The derivatives platform Aevo wants to expand its Ethereum-based rollup to work with other protocols, so it can grow its community.
“We are currently using our own platform for Aevo exchange, and it’s the only app on this platform,” said Julian Koh, co-founder of Ribbon Finance. “Our plan is to allow other developers to use our exchange and create a community around it. ”
Aevo is a place where people can trade options and derivatives. It works on its own network, which is built on top of the Ethereum blockchain using Layer 2 technology. The platform will start using Celestia to store some transaction data soon to save money.
Seeking to increase or expand.
Koh said that the plan to expand its rollup will be revealed in the next few weeks. He said on X that the project will use a strong approach to grow quickly.
Ribbon Finance made a protocol called vaults and launched Aevo as a separate platform. Later they decided to combine the projects and use the Aevo name for both in July 2023. The rebrand will include a new Aevo token, and people who have RBN tokens will get the same amount of Aevo tokens in exchange.
Aevo is going to make changes to its brand and then offer a reward program to help improve the platform, Koh said.
Aevo has been growing steadily in the past few months. It has almost $50 million in value locked in its smart contracts and is currently making about $640 million in weekly transactions, according to DefiLlama.
Koh thinks that the platform’s balances that earn money are partly responsible for this. When someone puts their cryptocurrency into the platform, it gets sent to MakerDAO to make more money. The user gets a special token to trade on the Aevo platform. They can exchange it for the original assets. This helps traders make money on their investment while still using it for trading.
Aevo wants to focus more on offering ways for people to make money from their investments, like Ribbon Finance does. In the beginning of this year, they plan to start offering ways for users to make money with their crypto on the platform. With these plans, the tokens will be held and cannot be traded.
Providing early access to buy new tokens before they are officially released.
Aevo has been focusing on listing tokens for trading before they officially launch, which might have helped increase the demand for them. This is where a token will soon be given to people, usually for free, and where they know how much they will get ahead of time. By allowing trading before the official release, traders can protect themselves from losing money on airdrops or try to guarantee a certain price.
“I believe that each time we have started selling a product before it officially launches, we have gained more and more popularity. We have attracted more users and attention, and there is generally more interest in trading them. ” I believe there’s a big demand for new products before they are officially launched. People like to talk about and invest in these products before they are available.
He said that some of the projects can start at very high values, giving opportunities for people who want to guess what the market will be like in advance. He observed that Jupiter was the best example of this, as its value went up from $1 billion to as high as $8 billion before it was launched. “We aim to focus on the most talked-about airdrops or token launches,” he said.

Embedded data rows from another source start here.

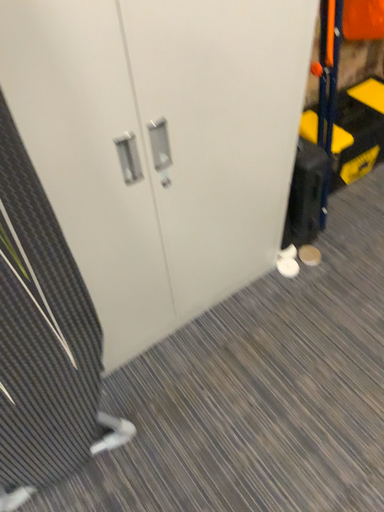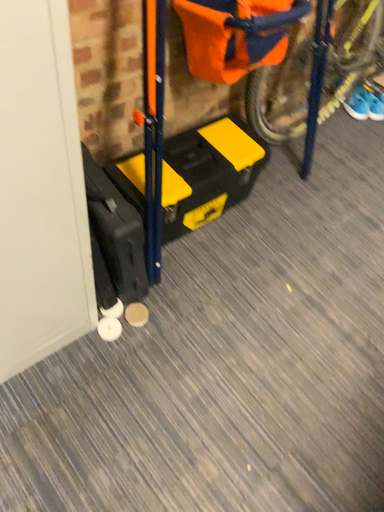 Question: How did the camera likely rotate when shooting the video?

Choices:
 (A) rotated right
 (B) rotated left

Answer: (A) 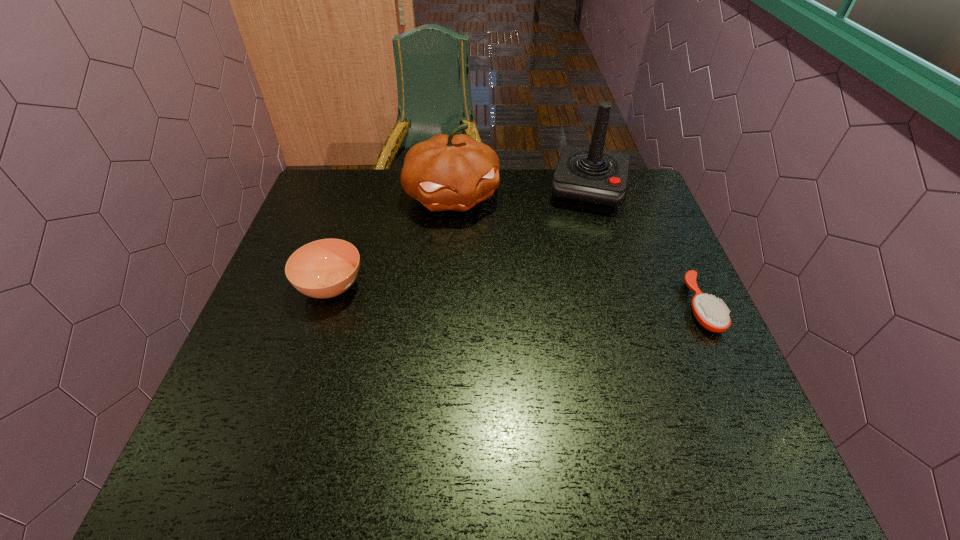 Locate an element on the screen. This screenshot has width=960, height=540. vacant space situated 0.290m on the front face of the third object from right to left is located at coordinates (511, 294).

You are a GUI agent. You are given a task and a screenshot of the screen. Output one action in this format:
    pyautogui.click(x=<x>, y=<y>)
    Task: Click on the vacant point located 0.180m on the front face of the third object from right to left
    The height and width of the screenshot is (540, 960).
    Given the screenshot: What is the action you would take?
    pyautogui.click(x=493, y=265)

You are a GUI agent. You are given a task and a screenshot of the screen. Output one action in this format:
    pyautogui.click(x=<x>, y=<y>)
    Task: Click on the free location located 0.380m on the front face of the third object from right to left
    Image resolution: width=960 pixels, height=540 pixels.
    Given the screenshot: What is the action you would take?
    pyautogui.click(x=527, y=321)

Image resolution: width=960 pixels, height=540 pixels. Identify the location of free location located 0.230m on the front-facing side of the second object from right to left. [x=571, y=268].

The width and height of the screenshot is (960, 540). Find the location of `vacant space situated 0.290m on the front-facing side of the second object from right to left`. vacant space situated 0.290m on the front-facing side of the second object from right to left is located at coordinates (567, 285).

Find the location of a particular element. Image resolution: width=960 pixels, height=540 pixels. vacant space located 0.300m on the front-facing side of the second object from right to left is located at coordinates click(566, 287).

You are a GUI agent. You are given a task and a screenshot of the screen. Output one action in this format:
    pyautogui.click(x=<x>, y=<y>)
    Task: Click on the pumpkin positioned at the far edge
    
    Given the screenshot: What is the action you would take?
    pyautogui.click(x=454, y=172)

I want to click on joystick that is at the far edge, so [x=593, y=178].

This screenshot has height=540, width=960. I want to click on object present at the left edge, so click(x=325, y=268).

At what (x,y) coordinates should I click in order to perform the action: click on hairbrush situated at the right edge. Please return your answer as a coordinate pair (x, y). Image resolution: width=960 pixels, height=540 pixels. Looking at the image, I should click on (710, 313). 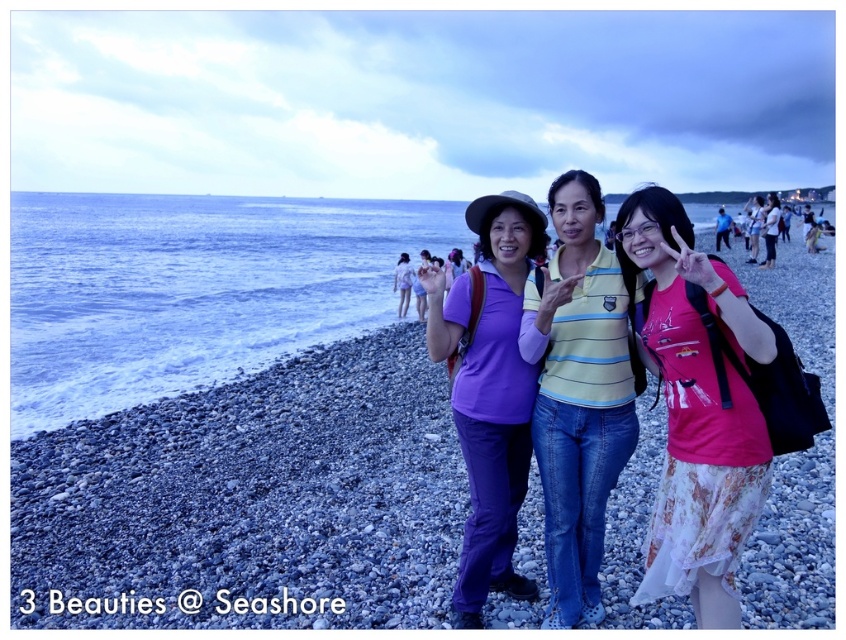 You are a photographer trying to capture a photo of the pebble beach at center and the pink lace skirt at center. If your camera has a focal length of 50mm and you want to ensure both subjects are in focus, what should you consider about their distance apart?

The distance between the pebble beach at center and the pink lace skirt at center is 5.96 meters. To ensure both are in focus, you should use a smaller aperture to increase depth of field, as the subjects are relatively far apart.

You are a photographer trying to capture a wide shot of the entire scene. Since you have limited space on your memory card, you want to ensure that the pebble beach at center and the pink lace skirt at center are both visible but prioritize keeping the larger object in focus. Which object should you focus on to ensure it remains sharp in the photo?

The pebble beach at center is larger in size than the pink lace skirt at center, so you should focus on the pebble beach at center to ensure it remains sharp in the photo. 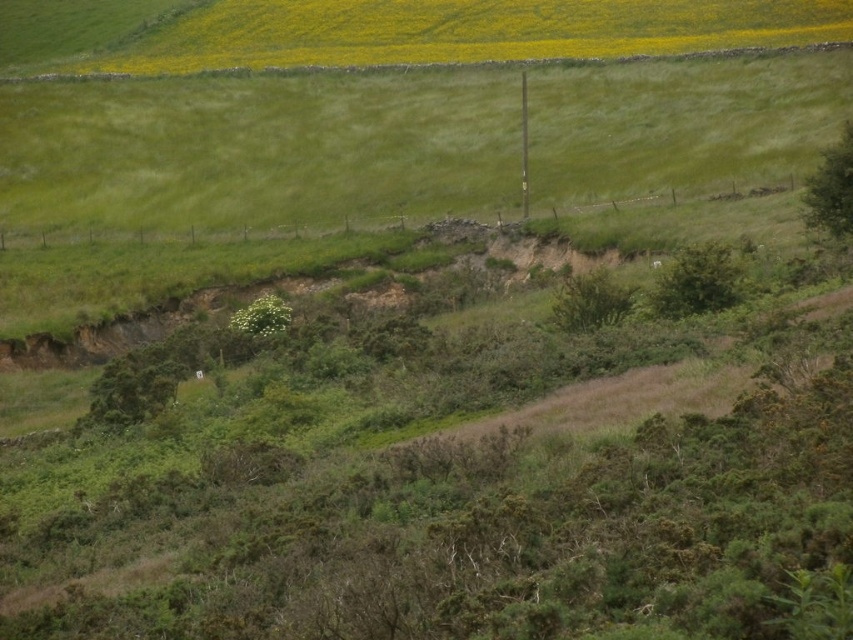 Which is in front, point (639, 144) or point (251, 310)?

Positioned in front is point (251, 310).

Is green grassy hillside at upper center to the right of green leafy plant at center from the viewer's perspective?

Indeed, green grassy hillside at upper center is positioned on the right side of green leafy plant at center.

The width and height of the screenshot is (853, 640). Find the location of `green grassy hillside at upper center`. green grassy hillside at upper center is located at coordinates (258, 148).

This screenshot has height=640, width=853. In order to click on green grassy hillside at upper center in this screenshot , I will do `click(258, 148)`. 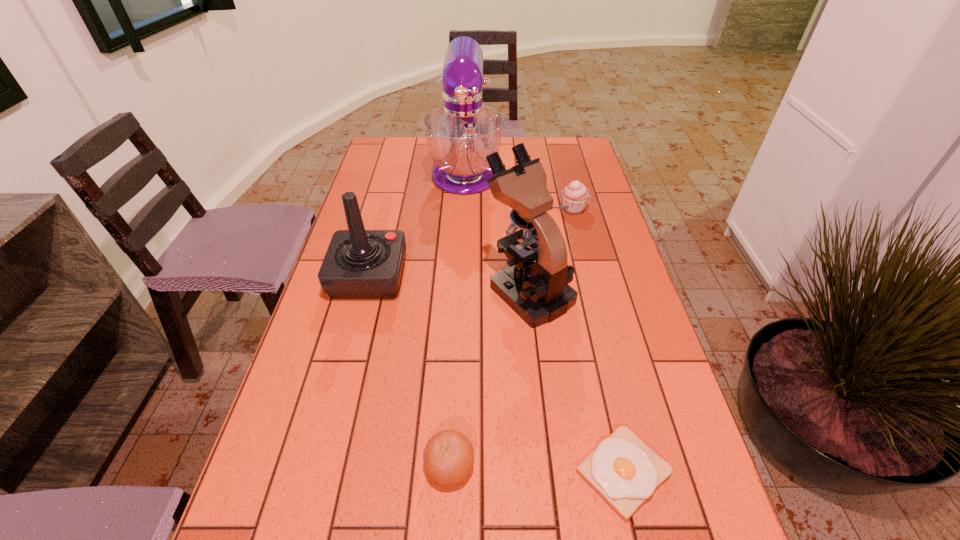 Identify the location of free space located on the left of the fourth tallest object. (542, 209).

At what (x,y) coordinates should I click in order to perform the action: click on vacant space situated on the right of the fifth tallest object. Please return your answer as a coordinate pair (x, y). This screenshot has height=540, width=960. Looking at the image, I should click on [x=658, y=465].

You are a GUI agent. You are given a task and a screenshot of the screen. Output one action in this format:
    pyautogui.click(x=<x>, y=<y>)
    Task: Click on the blank space located on the back of the shortest object
    
    Given the screenshot: What is the action you would take?
    pyautogui.click(x=582, y=292)

Where is `object at the far edge`? This screenshot has width=960, height=540. object at the far edge is located at coordinates (460, 134).

Where is `object that is positioned at the left edge`? The height and width of the screenshot is (540, 960). object that is positioned at the left edge is located at coordinates [x=359, y=264].

You are a GUI agent. You are given a task and a screenshot of the screen. Output one action in this format:
    pyautogui.click(x=<x>, y=<y>)
    Task: Click on the microscope that is at the right edge
    
    Given the screenshot: What is the action you would take?
    pyautogui.click(x=534, y=284)

Find the location of a particular element. cupcake at the right edge is located at coordinates (575, 195).

Find the location of `toast that is positioned at the right edge`. toast that is positioned at the right edge is located at coordinates (624, 471).

In the image, there is a desktop. Where is `vacant space at the left edge`? The width and height of the screenshot is (960, 540). vacant space at the left edge is located at coordinates point(289,492).

What are the coordinates of `free point at the right edge` in the screenshot? It's located at (599, 313). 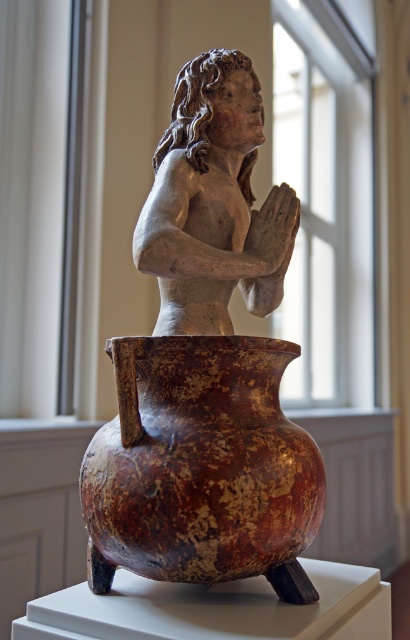 Question: Is the position of matte clay figure at center more distant than that of rusty ceramic vase at center?

Choices:
 (A) no
 (B) yes

Answer: (B)

Question: Estimate the real-world distances between objects in this image. Which object is farther from the matte gray statue at center?

Choices:
 (A) matte clay figure at center
 (B) rusty ceramic vase at center

Answer: (B)

Question: In this image, where is matte clay figure at center located relative to matte gray statue at center?

Choices:
 (A) right
 (B) left

Answer: (B)

Question: Is rusty ceramic vase at center above matte gray statue at center?

Choices:
 (A) no
 (B) yes

Answer: (A)

Question: Among these points, which one is nearest to the camera?

Choices:
 (A) (182, 552)
 (B) (268, 195)

Answer: (A)

Question: Which point is closer to the camera?

Choices:
 (A) rusty ceramic vase at center
 (B) matte clay figure at center
 (C) matte gray statue at center

Answer: (A) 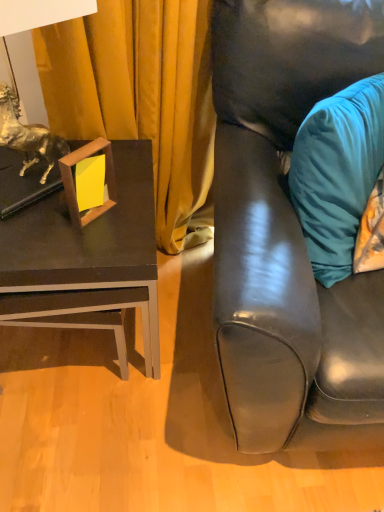 Question: From the image's perspective, is woodenobject at left located above or below matte black table at left?

Choices:
 (A) above
 (B) below

Answer: (A)

Question: Would you say woodenobject at left is to the left or to the right of matte black table at left in the picture?

Choices:
 (A) left
 (B) right

Answer: (B)

Question: Which object is the farthest from the woodenobject at left?

Choices:
 (A) matte black couch at right
 (B) matte black table at left
 (C) teal velvet pillow at right

Answer: (C)

Question: Based on their relative distances, which object is farther from the matte black couch at right?

Choices:
 (A) teal velvet pillow at right
 (B) woodenobject at left
 (C) matte black table at left

Answer: (B) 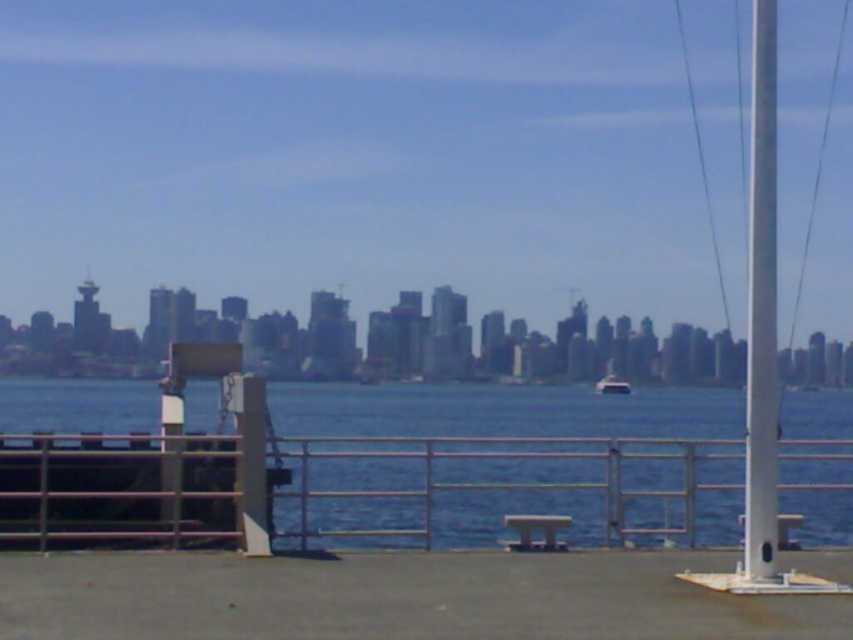 You are standing on the paved surface in the foreground and want to throw a frisbee to your friend who is standing at the edge of the blue water at center. If the maximum throwing distance you can achieve is 50 feet, will you be able to reach them?

The distance between you and the blue water at center is 47.48 feet, which is within your maximum throwing distance of 50 feet. Therefore, you should be able to reach your friend by throwing the frisbee.

You are standing at the waterfront promenade and want to know how far the point marked at coordinates (x=306, y=388) is from you. Can you determine the distance?

The distance between the point marked at coordinates (x=306, y=388) and the viewer is 149.73 meters. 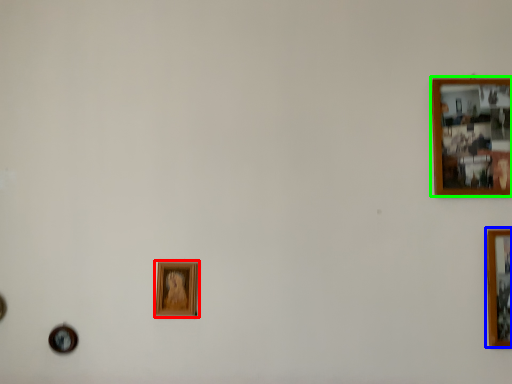 Question: Which object is positioned closest to picture frame (highlighted by a red box)? Select from picture frame (highlighted by a blue box) and picture frame (highlighted by a green box).

Choices:
 (A) picture frame
 (B) picture frame

Answer: (B) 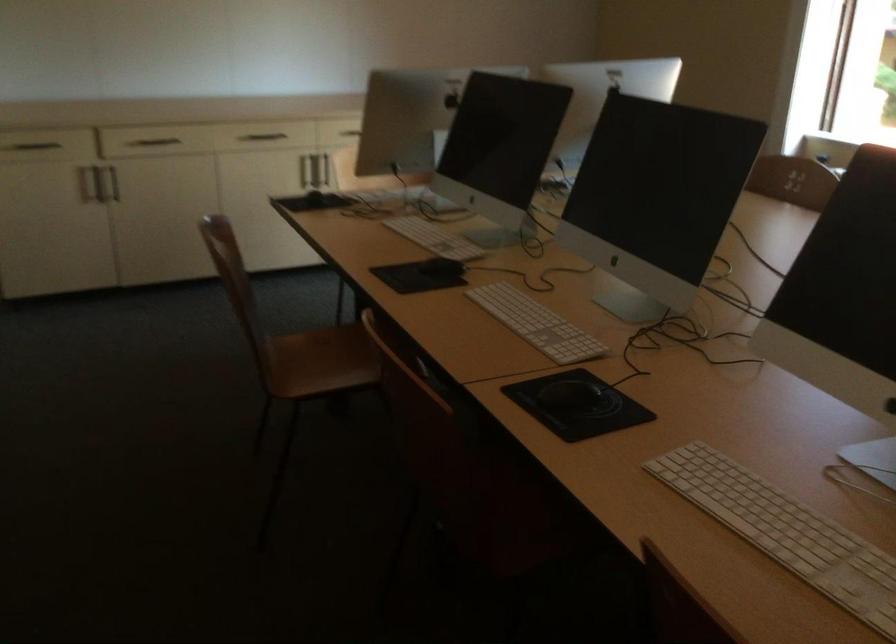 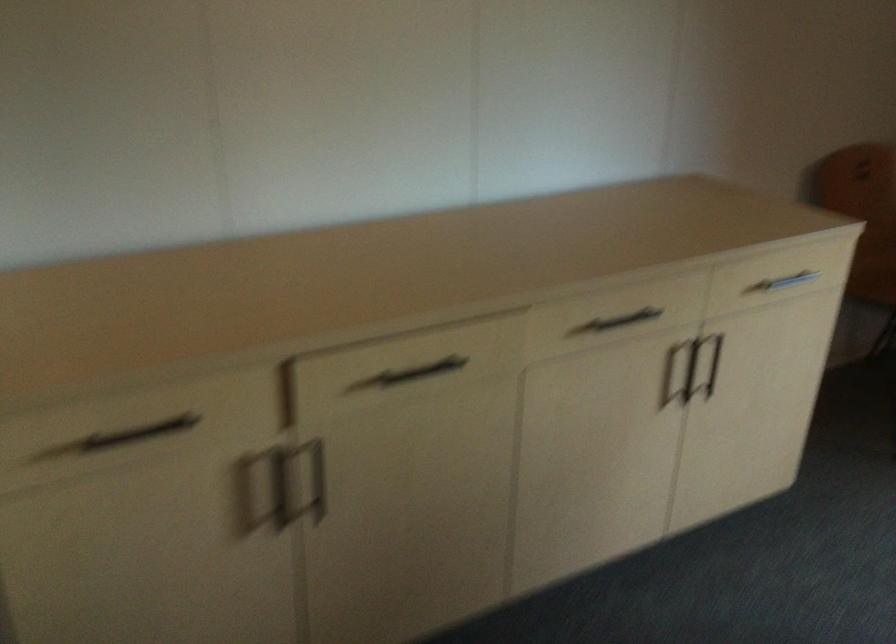 The images are taken continuously from a first-person perspective. In which direction are you moving?

The movement direction of the cameraman is left, forward.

Although this kind of trading makes up a small part of the exchange’s business, Koh said it gets a lot of attention and attracts new traders to its platform.
Koh said that the new spot bitcoin ETFs in the U. S don’t really affect decentralized exchanges because their trading volumes are still small compared to centralized exchanges. He said the ETFs will allow some big organizations to invest in crypto, but they were never interested in decentralized finance (DeFi) anyways. Instead, he said that growth can be found by encouraging people who trade cryptocurrency on centralized exchanges to try trading on decentralized exchanges. This is something that the incentives program will focus on.